Il 7 maggio, nella prestigiosa cornice di Palazzo Valentini a Roma, è stato presentato il nuovo libro “Degenerati” di Gino Pantaleone.

L’opera di Pantaleone raccoglie le evidenze delle persecuzioni subite dagli artisti – scrittori, musicisti, pittori – in ogni continente nell’ultimo secolo. Il titolo stesso, “Degenerati” ricalca la catalogazione che il Nazismo aveva attribuito a tutti gli artisti che non erano allineati alle ideologie del regime.

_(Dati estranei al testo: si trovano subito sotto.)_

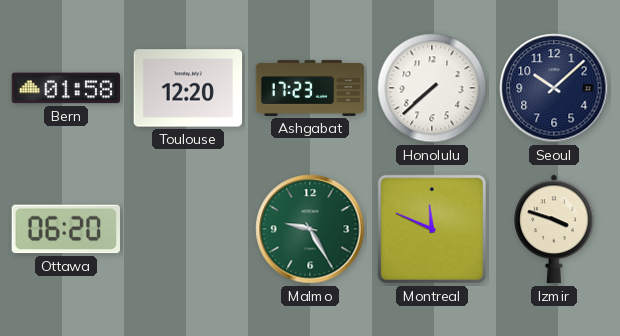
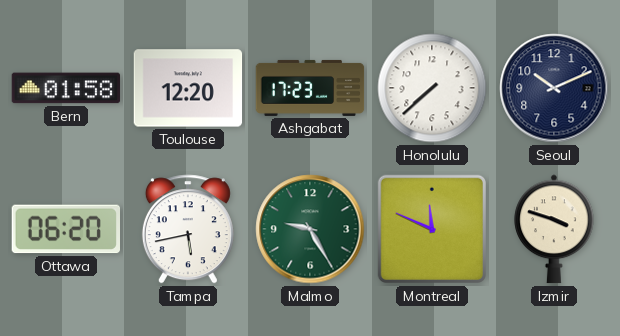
Seoul: 10:08 -> 10:11
Tampa: none -> 5:43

Più che un libro, quello che ha presentato Gino Pantaleone, è un “trattato” sulla libertà di espressione e di pensiero che è temutissima da tutte le dittature di destra o di sinistra senza alcuna distinzione di ideologia o indirizzo politico; ma semplicemente la soppressione della libertà, se non è funzionale pienamente al regime temporaneo dominante.

Questo succede perché chiunque ha usato la violenza per arrivare al potere, deve poi necessariamente utilizzare la violenza per mantenere il potere. Questo è sempre successo ovunque nel mondo, dovunque si sia instaurata una dittatura. E non si possono fare sconti neanche a quei sodali che hanno contribuito all’instaurazione del nuovo potere dittatoriale: se questi non sono perfettamente allineati (o totalmente soggiogati) al potere saranno comunque perseguitati.

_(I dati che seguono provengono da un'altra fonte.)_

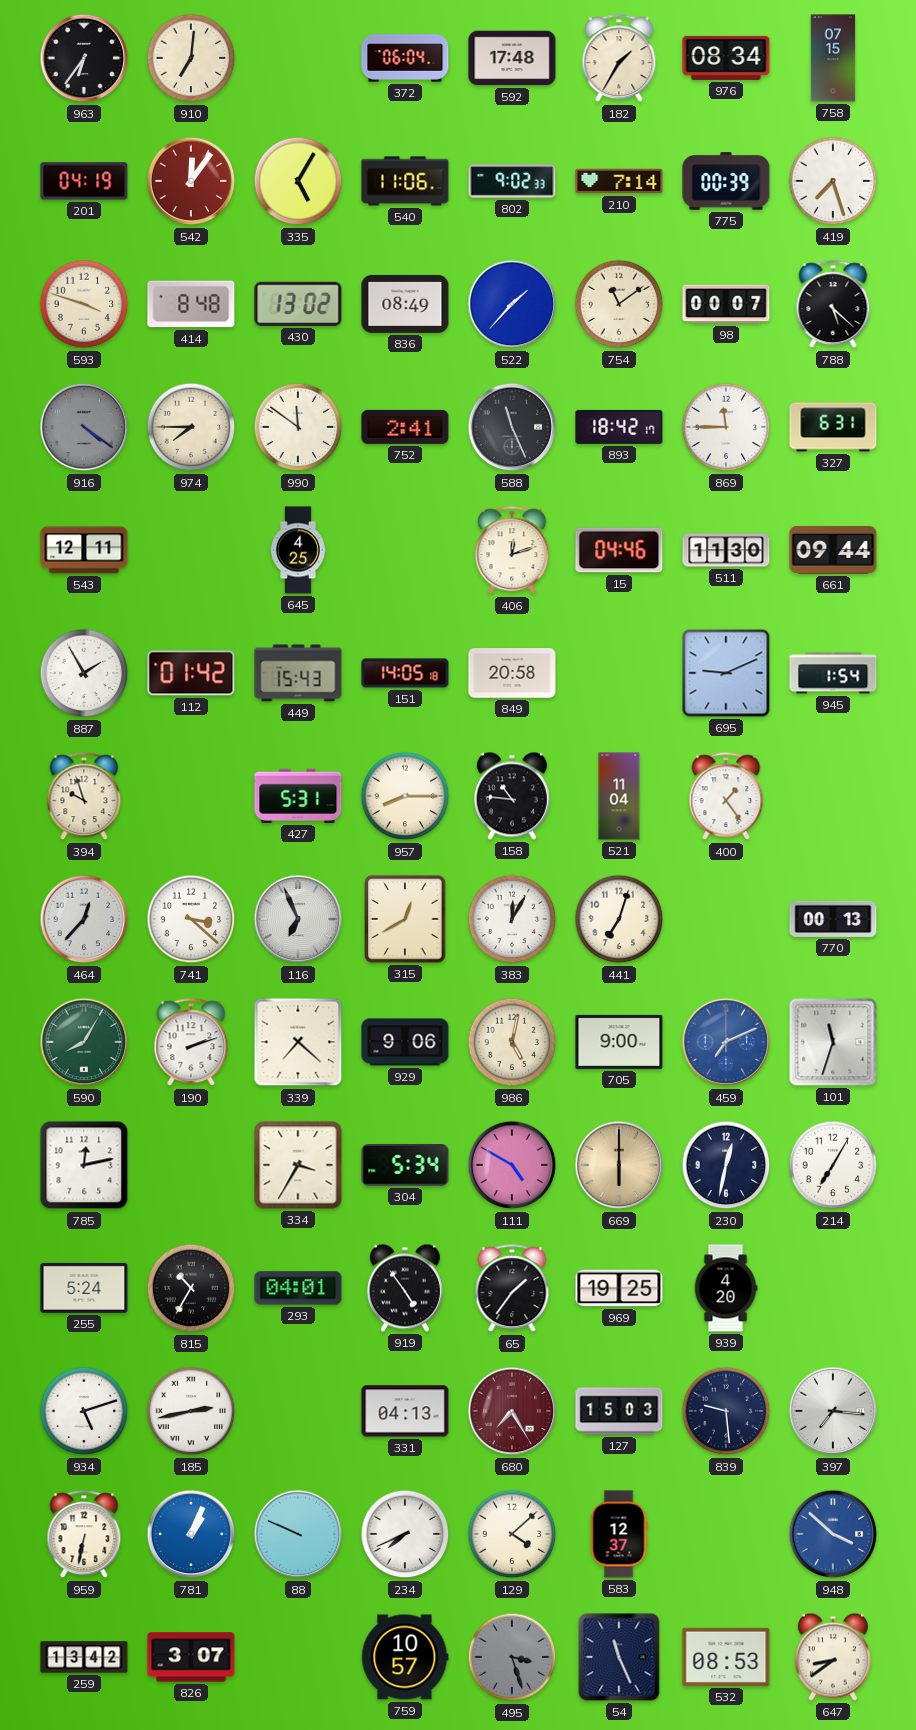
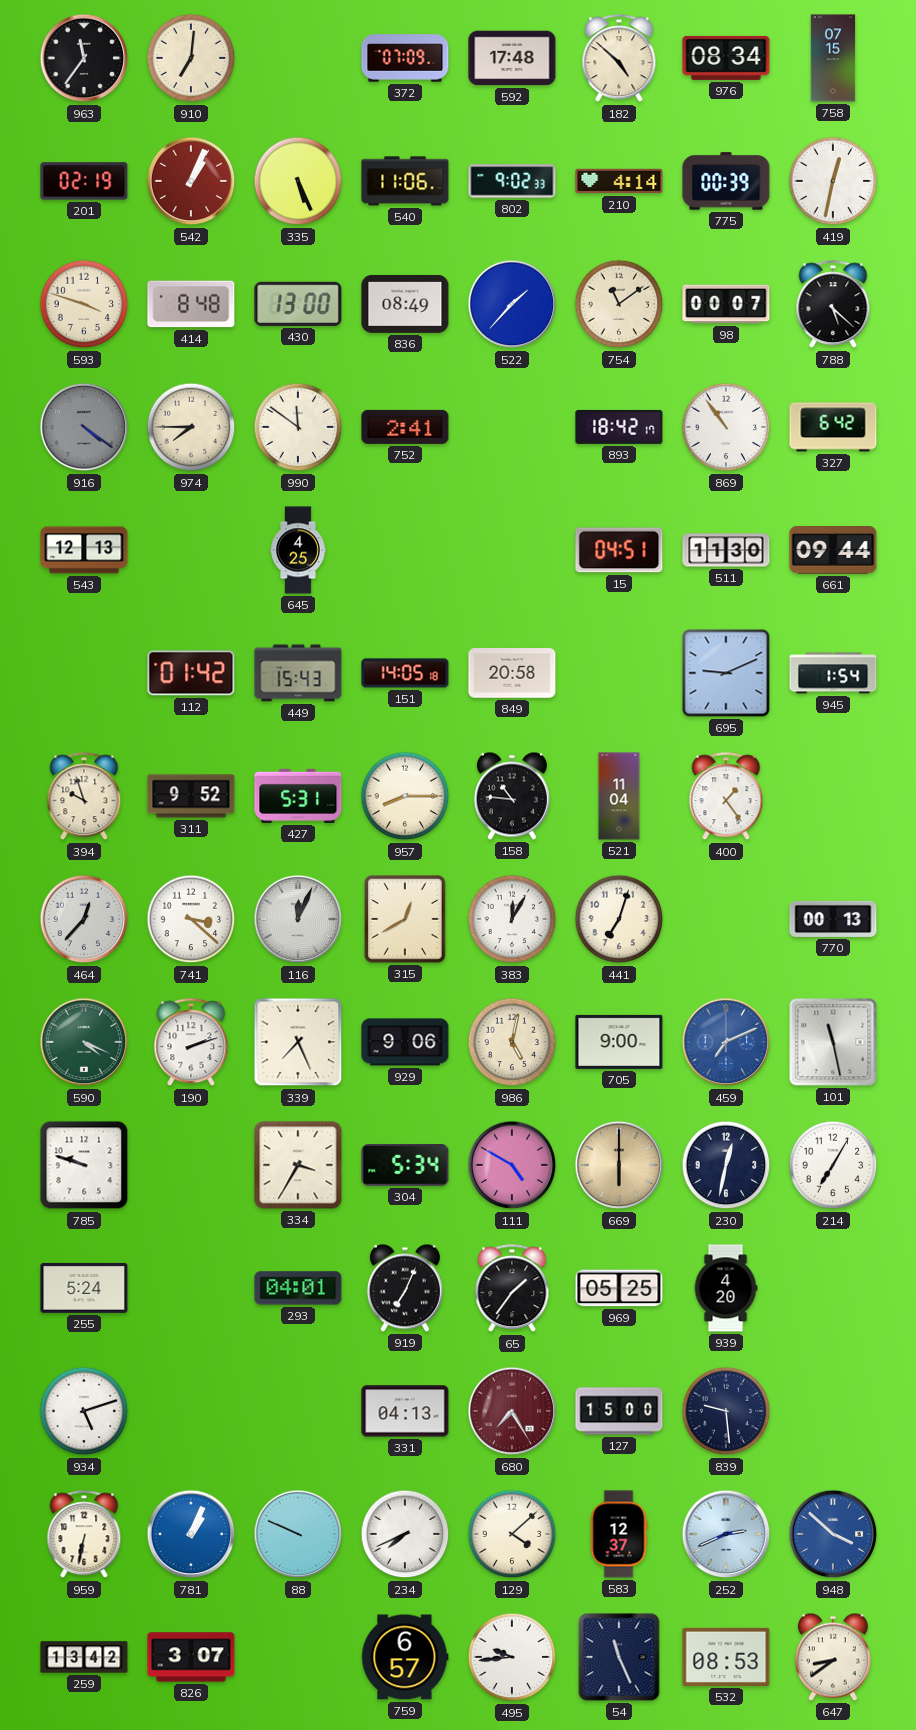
963: 6:36 -> 11:36
372: 06:04 -> 07:09
182: 1:35 -> 4:52
201: 04:19 -> 02:19
542: 12:06 -> 1:04
335: 5:05 -> 5:26
210: 7:14 -> 4:14
419: 7:27 -> 12:32
430: 13:02 -> 13:00
588: 11:26 -> none
869: 11:45 -> 10:54
327: 6:31 -> 6:42
543: 12:11 -> 12:13
406: 12:12 -> none
15: 04:46 -> 04:51
887: 1:55 -> none
311: none -> 9:52
116: 6:56 -> 12:04
590: 8:05 -> 4:19
339: 7:22 -> 7:26
101: 11:33 -> 11:28
785: 12:13 -> 9:48
815: 10:35 -> none
919: 4:54 -> 7:04
969: 19:25 -> 05:25
185: 2:43 -> none
127: 15:03 -> 15:00
397: 7:16 -> none
252: none -> 2:41
759: 10:57 -> 6:57
495: 3:27 -> 9:44
495 dial: grey -> white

Durante il nazismo in Germania, il fascismo in Italia, ma anche a Cuba dopo la presa del potere di Fidel Castro.

Perché, purtroppo, questa censura del libero pensiero, delle idee e delle posizioni non allineate perfettamente al pensiero dominante, vengono censurate anche ai giorni nostri nelle democrazie europee, che sono tra le più evolute al mondo. 

Ad esempio, nel gennaio del 2008, Papa Benedetto XVI fu invitato a tenere un discorso all’inaugurazione dell’anno accademico dell’Università La Sapienza di Roma. Tuttavia, la sua visita fu annullata a causa delle proteste di alcuni docenti e studenti dell’ateneo che contestavano le posizioni del Papa su diverse questioni, tra cui la laicità dello Stato e il rapporto tra scienza e fede, impedendo di fatto al Santo Padre di parlare.

La vera libertà, la democrazia, è quella che permette a tutti di esprimere la propria opinione anche se non condivisa, anche se in contrasto con il pensiero prevalente in quel momento perché proprio dalle critiche o dalle idee diverse da quelle imperanti si realizza la crescita sociale.

Il vero intellettuale è chi recupera il valore della congiunzione diacronica passato-presente-futuro; chi non rinuncia alla centralità delle proprie radici culturali, chi ha piena consapevolezza della contemporaneità, chi coltiva una visione prospettica, chi è libero di esprimere consenso e dissenso senza il condizionamento, implicito ed esplicito, dei governanti di turno.

Ma anche chi comprende che l’alimentazione del “politicamente corretto”, specie se a senso unico, genera mostruosità narrative come per esempio la “cancel culture”, incoraggia posture asfittiche, poiché costrette a rimanere dentro il recinto ristretto di rimasugli e rigurgiti post-ideologici e di contrapposizioni manichee ed anacronistiche su questioni datate e soprattutto non in linea con i veri principi ispiratori delle opinioni pubbliche, piuttosto di sostenitori occasionali, volutivi, che basano la loro opinione sulla “moda” imperante e non su solide e motivate convinzioni.

Per queste ragioni è necessario superare i limiti strutturali del modus operandi di molti intellettuali “postmoderni”, i quali sembrano più interessati a inseguire il senso comune della collettività mediatizzata, che a sciogliere i veri nodi interpretativi creatisi a fronte dei grandi temi del nostro tempo.

Le realtà descritte e magistralmente documentate nel “trattato” di Gino Pantaleone possono contribuire a comprendere come si formano queste opinioni e correnti di pensiero e quindi valutare se si tratta di libero pensiero oppure di “allineamento del pensiero”.

Per queste ragioni il libro di Gino Pantaleone dovrebbe essere adottato nelle scuole superiori, per far capire ai giovani come si possa arrivare alla “repressione del libero pensiero” anche inconsciamente, anche senza avere l’intenzione di reprimere il pensiero altrui; ma spesso facendola passare per affermazione di libertà, utilizzando però gli stessi strumenti delle dittature più violente e aggressive.